My website server was being upgraded this weekend and as a result my website was down. Apologies to anyone who tried to look at my article linked in my thread below. It is back up now. One of the topics in my article is the itr. In his article about Behdet, Gardiner discussed the inscribed cubit rods that give the dimensions of Egypt in itr. His article is available on jstor which is a pay site, but you can have a free restricted membership for 6 articles a month and this is an interesting one.

Also referenced by Gardiner and Griffith in my article is the inscription at Edfu recorded by Brugsch. The pages of his Thesaurus that have a drawing of the relevant inscription (p. 604) and commentary (in handwritten German) are freely available here:

[books.google.com]

Click on the book and it should open to the correct chapter. You can see on the 10th column of the inscription the lines that Griffith gives as 27,000,000 arura for the total area of Egypt. There are clearly a whole bunch of additional numbers in this inscription. I believe these are dimensions for the nomes and for Egypt.

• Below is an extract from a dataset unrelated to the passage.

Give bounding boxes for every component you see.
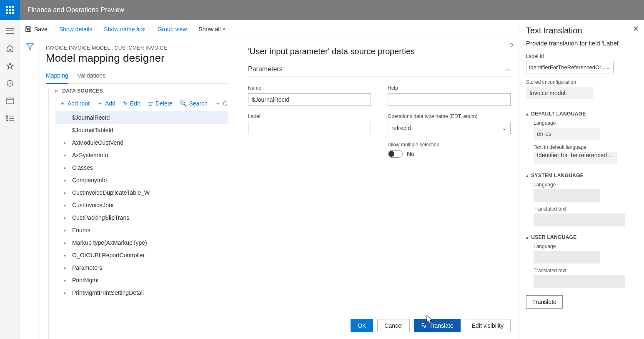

After reading what Gardiner said about the White Chapel inscriptions, and the measures that Gardiner got from Lacau, and his statement that there were a bunch of additional measures from the chapel that he was not at liberty to publish, I looked for a copy of Une Chappelle de la Karnak - Lacau, Chevrier (1956), and I found a complete free pdf copy online here:

[www.nakala.fr]

This is an interesting book. It is in French but it can be run through an online translator. The White Chapel was a small chapel covered with high quality bas reliefs and inscriptions that was taken apart and the blocks were used for interior blocks for the large third pylon of the subsequently constructed temple at Karnak. Lacau says that this is actually very fortunate because the inscriptions and bas reliefs were preserved inside the pylon, and the chapel probably would have been defaced and/or destroyed because of changing cultural/religious beliefs if it had not been 'hidden' in the pylon. The first part of the book talks about the chapel itself. The second part talks about inscriptions that are mostly religious in nature. The third part talks about inscriptions that describe each of the nomes, including a geographical descripion of the length and area of each, and also a geographical description of Egypt. Lacau says that scribal errors in some of the hieroglyphs that are the same as scribal errors in much earlier inscriptions indicates that the source material is much older. I was a bit disappointed that Lacau did not emphasize the actual geographic dimensions that he described. He only gives the inscribed dimensions of two of the nomes, and he does not explain the basis of his translations, and his descriptions do not make a lot of sense. He also gives the same dimensions for the length of Egypt that was inscribed on the cubit rods found by Borchardt. One thing that Lacau does emphasize is how much the inscriptions talk about the levels of the inundation in different parts of the country. He says that Pi-Hapy was in Rodah, I think because there was a nilometer in Rodah, even though Gardiner had already rejected Rodah as the site of Pi-Hapy before Lacau went to print. In my article I cite Sheehan's 2015 book about Rodah that also excludes Rodah as a Pi-Hapy candidate. Lacau, like Borchardt, Gardiner and Goedicke, believed the itr was a road and river measure of an itenerary route down the length of Egypt, rather than the accurate meridian measure of the country that it is.